__Goal of the exercise__: Return, word for word, every line starting at the line with "Version Information" and ending at the final line of the entries; skip the pictures.

(Saved entries)
★ ★ ★ ★

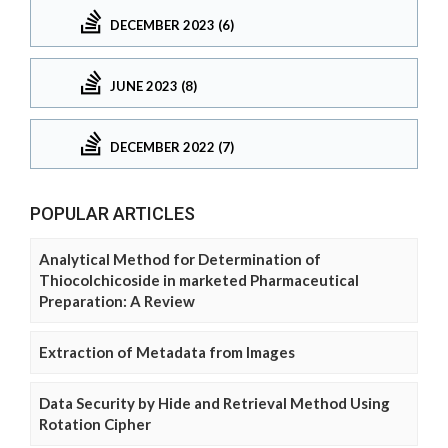
DECEMBER 2023 (6)
JUNE 2023 (8)
DECEMBER 2022 (7)
POPULAR ARTICLES
Analytical Method for Determination of
Thiocolchicoside in marketed Pharmaceutical
Preparation: A Review
Extraction of Metadata from Images
Data Security by Hide and Retrieval Method Using
Rotation Cipher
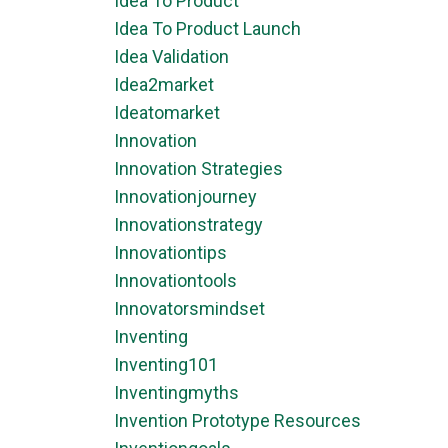
Idea To Product
Idea To Product Launch
Idea Validation
Idea2market
Ideatomarket
Innovation
Innovation Strategies
Innovationjourney
Innovationstrategy
Innovationtips
Innovationtools
Innovatorsmindset
Inventing
Inventing101
Inventingmyths
Invention Prototype Resources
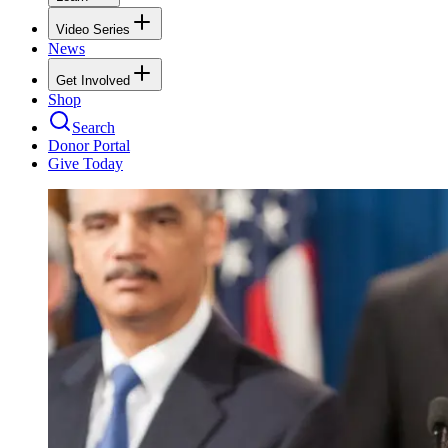
Video Series
News
Get Involved
Shop
Search
Donor Portal
Give Today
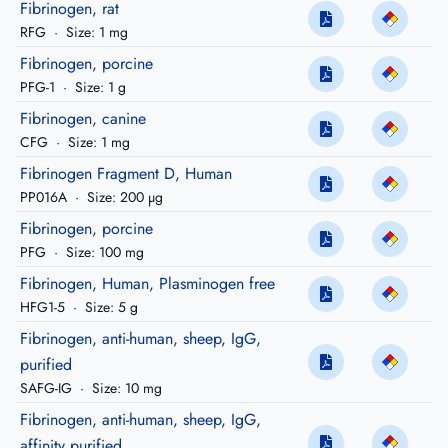
Fibrinogen, rat
RFG
·
Size: 1 mg
Fibrinogen, porcine
PFG-1
·
Size: 1 g
Fibrinogen, canine
CFG
·
Size: 1 mg
Fibrinogen Fragment D, Human
PP016A
·
Size: 200 µg
Fibrinogen, porcine
PFG
·
Size: 100 mg
Fibrinogen, Human, Plasminogen free
HFG1-5
·
Size: 5 g
Fibrinogen, anti-human, sheep, IgG,
purified
SAFG-IG
·
Size: 10 mg
Fibrinogen, anti-human, sheep, IgG,
affinity purified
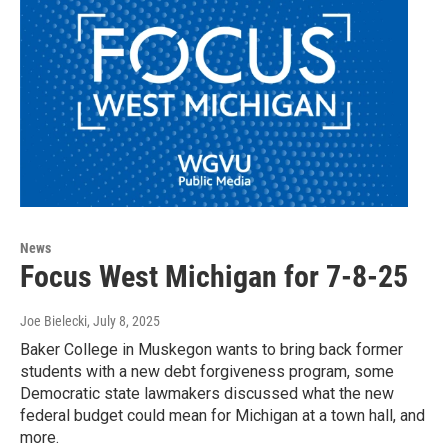
News
Focus West Michigan for 7-8-25
Joe Bielecki
, July 8, 2025
Baker College in Muskegon wants to bring back former
students with a new debt forgiveness program, some
Democratic state lawmakers discussed what the new
federal budget could mean for Michigan at a town hall, and
more.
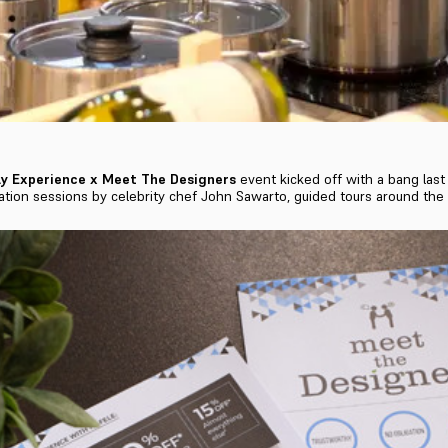
y Experience x Meet The Designers
event kicked off with a bang last
tion sessions by celebrity chef John Sawarto, guided tours around th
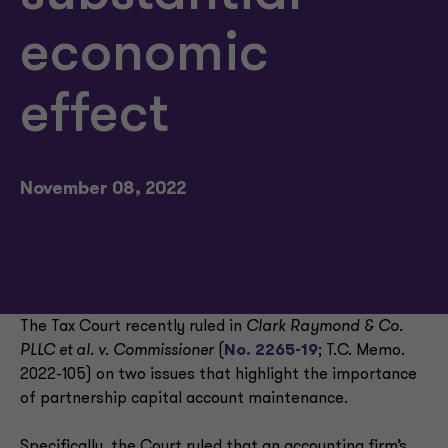
economic
effect
November 08, 2022
The Tax Court recently ruled in
Clark Raymond & Co.
PLLC et al. v. Commissioner
(
No. 2265-19
; T.C. Memo.
2022-105) on two issues that highlight the importance
of partnership capital account maintenance.
Specifically, the Court ruled that an accounting firm’s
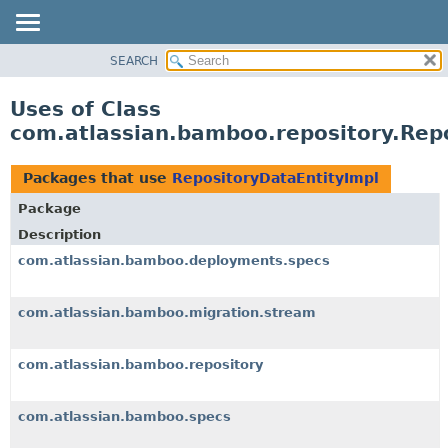
View cookie preferences
SEARCH
OVERVIEW
PACKAGE
Uses of Class
CLASS
com.atlassian.bamboo.repository.Rep
USE
TREE
Packages that use
RepositoryDataEntityImpl
DEPRECATED
Package
INDEX
Description
HELP
com.atlassian.bamboo.deployments.specs
com.atlassian.bamboo.migration.stream
com.atlassian.bamboo.repository
com.atlassian.bamboo.specs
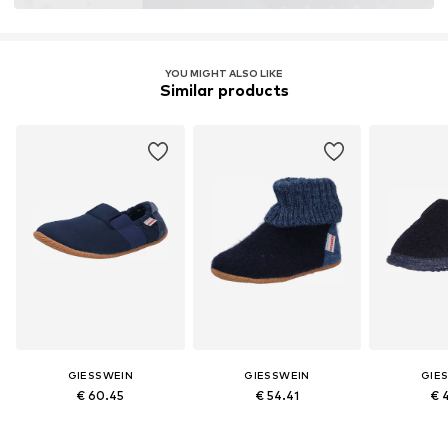
YOU MIGHT ALSO LIKE
Similar products
GIESSWEIN
GIESSWEIN
GIE
€ 60.45
€ 54.41
€ 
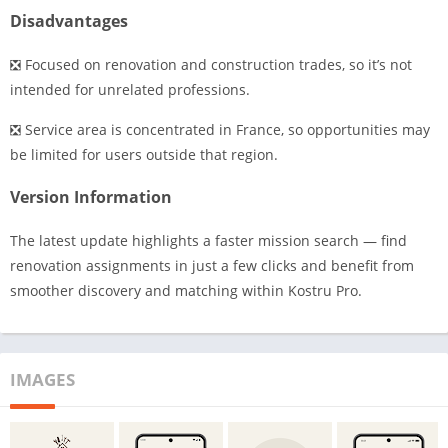
Disadvantages
❎ Focused on renovation and construction trades, so it’s not
intended for unrelated professions.
❎ Service area is concentrated in France, so opportunities may
be limited for users outside that region.
Version Information
The latest update highlights a faster mission search — find
renovation assignments in just a few clicks and benefit from
smoother discovery and matching within Kostru Pro.
IMAGES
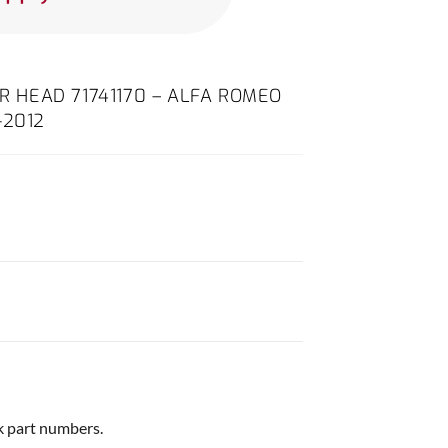
ER HEAD 71741170 – ALFA ROMEO
-2012
ck part numbers.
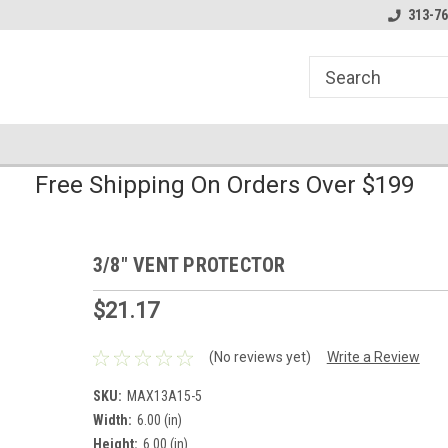
line Parts
Welcome to the #1 Online Parts
Welcome to the #2 
313-76
Store!
Store!
Free Shipping On Orders Over $199
3/8" VENT PROTECTOR
$21.17
(No reviews yet)
Write a Review
SKU:
MAX13A15-5
Width:
6.00 (in)
Height:
6.00 (in)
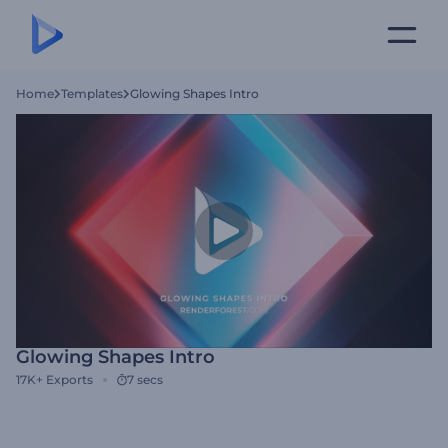
Home
Templates
Glowing Shapes Intro
Glowing Shapes Intro
17K+
Exports
7 secs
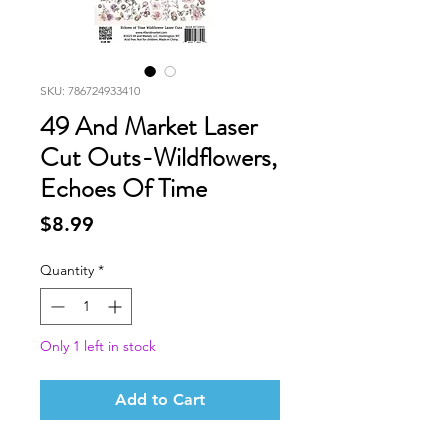
SKU: 786724933410
49 And Market Laser
Cut Outs-Wildflowers,
Echoes Of Time
Price
$8.99
Quantity
*
Only 1 left in stock
Add to Cart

★ ★ ★ ★

__Task result__:
Version Information
The latest update highlights a faster mission search — find
renovation assignments in just a few clicks and benefit from
smoother discovery and matching within Kostru Pro.
IMAGES
ER HEAD 71741170 – ALFA ROMEO
-2012
ck part numbers.
line Parts
Welcome to the #1 Online Parts
Welcome to the #2 
313-76
Store!
Store!
Free Shipping On Orders Over $199
3/8" VENT PROTECTOR
$21.17
(No reviews yet)
Write a Review
SKU:
MAX13A15-5
Width:
6.00 (in)
Height:
6.00 (in)
Home
Templates
Glowing Shapes Intro
Glowing Shapes Intro
17K+
Exports
7 secs
SKU: 786724933410
49 And Market Laser
Cut Outs-Wildflowers,
Echoes Of Time
Price
$8.99
Quantity
*
Only 1 left in stock
Add to Cart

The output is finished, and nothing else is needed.